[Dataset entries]
^^^^^^^^
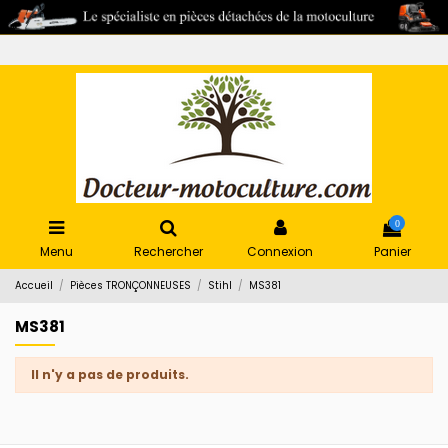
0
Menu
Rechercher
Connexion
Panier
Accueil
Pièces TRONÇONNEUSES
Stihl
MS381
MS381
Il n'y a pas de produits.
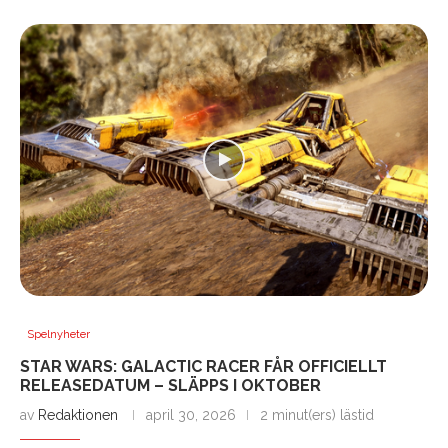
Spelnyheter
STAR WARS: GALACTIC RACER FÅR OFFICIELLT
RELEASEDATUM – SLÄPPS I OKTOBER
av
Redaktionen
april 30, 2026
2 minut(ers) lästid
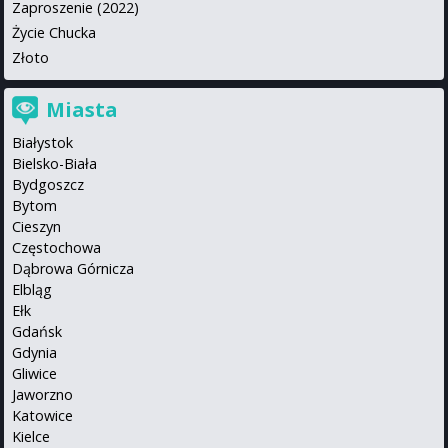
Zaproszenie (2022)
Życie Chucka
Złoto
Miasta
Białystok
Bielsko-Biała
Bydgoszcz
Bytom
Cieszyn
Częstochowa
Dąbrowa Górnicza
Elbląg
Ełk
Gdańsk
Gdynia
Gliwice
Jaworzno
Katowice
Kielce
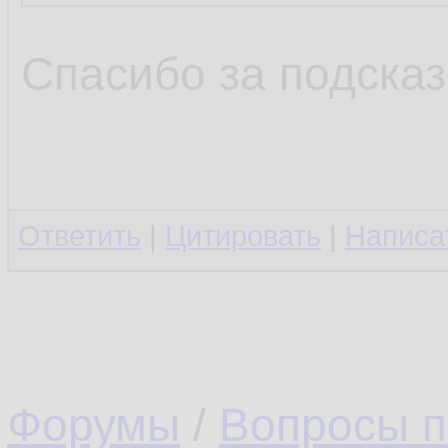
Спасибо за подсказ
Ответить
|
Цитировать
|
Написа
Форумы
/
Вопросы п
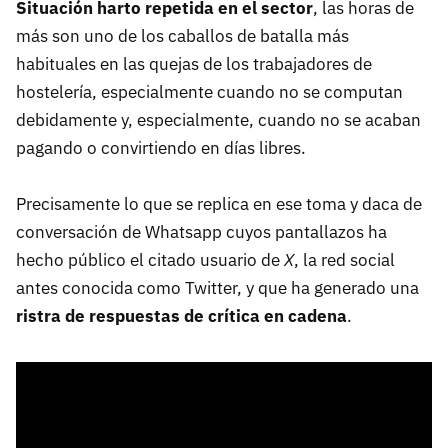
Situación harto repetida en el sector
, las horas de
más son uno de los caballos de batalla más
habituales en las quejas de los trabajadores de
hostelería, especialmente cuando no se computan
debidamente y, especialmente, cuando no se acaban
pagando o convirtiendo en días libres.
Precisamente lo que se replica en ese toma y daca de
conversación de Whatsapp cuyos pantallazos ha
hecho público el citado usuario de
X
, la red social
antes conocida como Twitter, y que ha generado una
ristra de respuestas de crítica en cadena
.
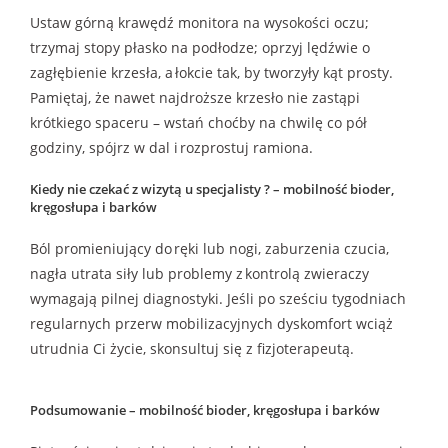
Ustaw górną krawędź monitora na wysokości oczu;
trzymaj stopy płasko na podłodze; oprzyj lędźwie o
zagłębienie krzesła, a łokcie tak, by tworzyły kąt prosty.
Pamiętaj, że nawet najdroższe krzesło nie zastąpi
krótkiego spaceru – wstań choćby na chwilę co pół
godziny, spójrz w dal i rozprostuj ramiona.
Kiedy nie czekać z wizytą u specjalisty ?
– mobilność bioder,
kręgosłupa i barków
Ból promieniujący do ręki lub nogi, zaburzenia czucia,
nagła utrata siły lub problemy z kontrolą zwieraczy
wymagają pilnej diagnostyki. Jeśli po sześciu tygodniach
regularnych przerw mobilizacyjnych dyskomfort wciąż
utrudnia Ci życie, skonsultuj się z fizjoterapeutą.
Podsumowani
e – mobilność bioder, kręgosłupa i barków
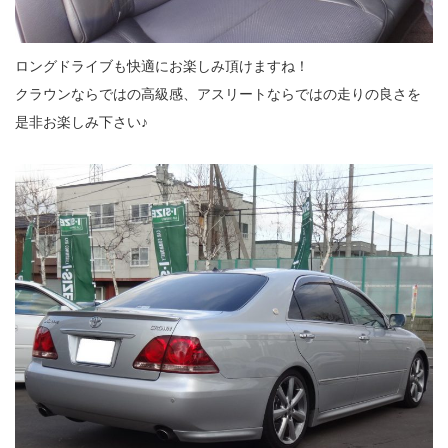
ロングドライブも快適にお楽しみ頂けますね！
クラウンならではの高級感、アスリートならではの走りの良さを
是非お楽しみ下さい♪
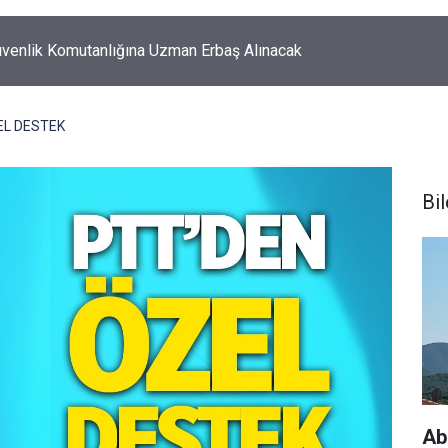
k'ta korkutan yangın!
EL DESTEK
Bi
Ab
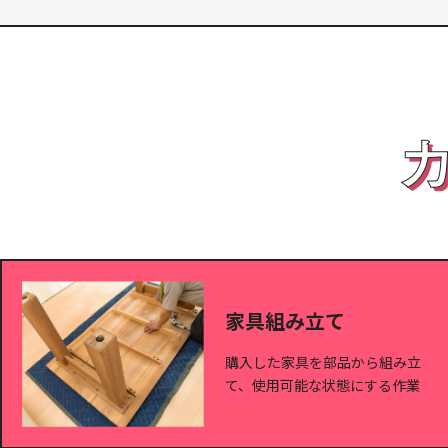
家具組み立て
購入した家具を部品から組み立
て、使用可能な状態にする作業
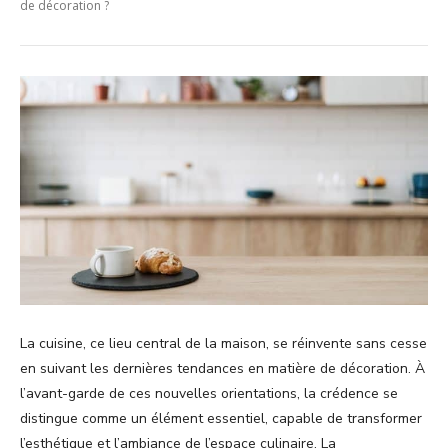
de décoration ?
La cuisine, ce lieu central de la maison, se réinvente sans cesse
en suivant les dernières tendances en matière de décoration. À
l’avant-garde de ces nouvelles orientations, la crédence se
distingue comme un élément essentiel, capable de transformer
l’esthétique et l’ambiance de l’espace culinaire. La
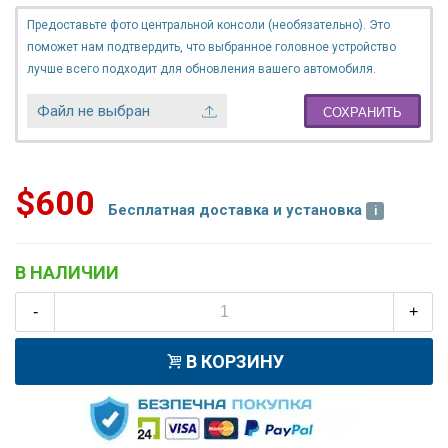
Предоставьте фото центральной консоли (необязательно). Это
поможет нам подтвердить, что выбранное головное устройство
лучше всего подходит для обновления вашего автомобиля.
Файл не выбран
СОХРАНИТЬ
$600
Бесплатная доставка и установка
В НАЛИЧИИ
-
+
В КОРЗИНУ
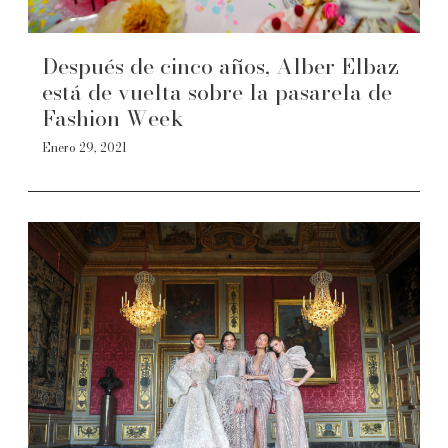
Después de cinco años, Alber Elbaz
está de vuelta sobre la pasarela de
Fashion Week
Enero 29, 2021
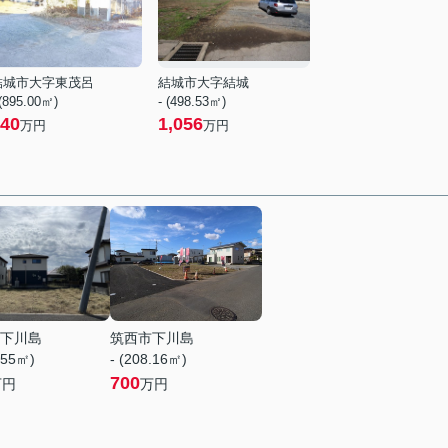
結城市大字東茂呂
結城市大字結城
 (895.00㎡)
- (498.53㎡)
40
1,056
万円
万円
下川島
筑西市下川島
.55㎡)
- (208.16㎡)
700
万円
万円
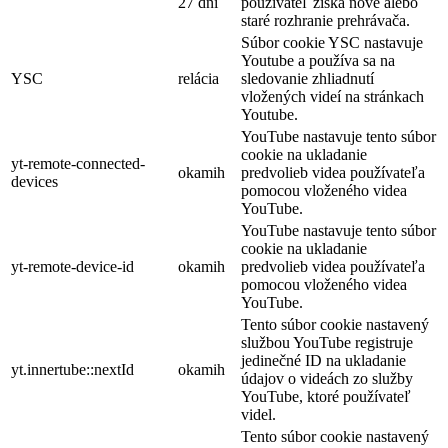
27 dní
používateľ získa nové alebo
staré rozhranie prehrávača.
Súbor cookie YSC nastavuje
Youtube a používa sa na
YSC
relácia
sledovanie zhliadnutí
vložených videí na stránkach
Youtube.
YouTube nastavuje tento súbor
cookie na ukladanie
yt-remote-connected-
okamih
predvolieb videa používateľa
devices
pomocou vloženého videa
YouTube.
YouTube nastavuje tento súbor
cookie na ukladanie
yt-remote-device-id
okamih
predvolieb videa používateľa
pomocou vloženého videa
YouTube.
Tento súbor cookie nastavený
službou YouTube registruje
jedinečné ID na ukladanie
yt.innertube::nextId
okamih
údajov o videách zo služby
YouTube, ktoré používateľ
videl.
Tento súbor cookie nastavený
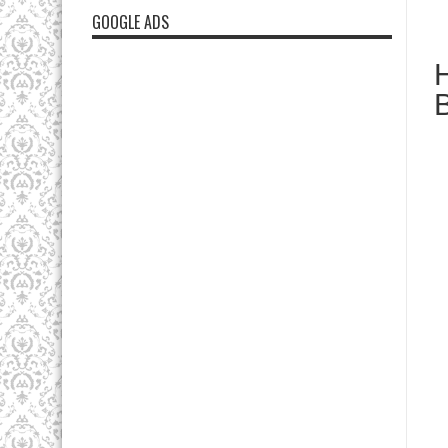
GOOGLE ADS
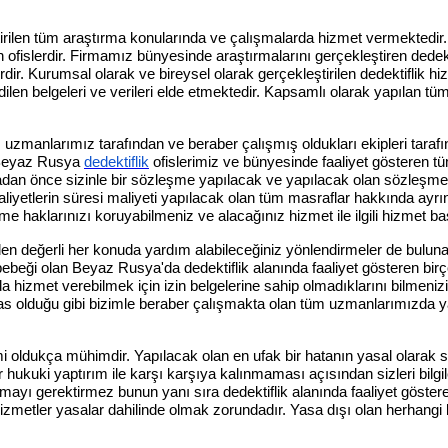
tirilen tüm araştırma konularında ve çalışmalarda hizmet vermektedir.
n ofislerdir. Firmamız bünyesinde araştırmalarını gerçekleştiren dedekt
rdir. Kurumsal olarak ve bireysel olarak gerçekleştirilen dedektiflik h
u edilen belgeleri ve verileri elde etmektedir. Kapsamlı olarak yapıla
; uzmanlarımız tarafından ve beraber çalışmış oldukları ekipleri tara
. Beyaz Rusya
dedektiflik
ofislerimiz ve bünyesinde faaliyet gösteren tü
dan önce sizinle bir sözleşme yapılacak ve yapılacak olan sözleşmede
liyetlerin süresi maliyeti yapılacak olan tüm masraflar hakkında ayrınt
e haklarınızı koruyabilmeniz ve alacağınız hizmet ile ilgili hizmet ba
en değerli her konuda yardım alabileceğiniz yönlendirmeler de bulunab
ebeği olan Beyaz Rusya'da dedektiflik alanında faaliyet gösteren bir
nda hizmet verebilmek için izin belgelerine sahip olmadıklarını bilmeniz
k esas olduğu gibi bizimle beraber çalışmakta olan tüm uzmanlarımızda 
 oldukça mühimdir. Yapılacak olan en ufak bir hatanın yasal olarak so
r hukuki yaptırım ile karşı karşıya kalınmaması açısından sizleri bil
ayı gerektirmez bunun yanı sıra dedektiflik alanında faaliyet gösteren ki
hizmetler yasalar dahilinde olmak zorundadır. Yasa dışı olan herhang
^^^^^^^^
PROBLEM
Among the lines of the data, which ones contain the word "especialmente"? Show them.

ANSWER SECTION
hostelería, especialmente cuando no se computan
debidamente y, especialmente, cuando no se acaban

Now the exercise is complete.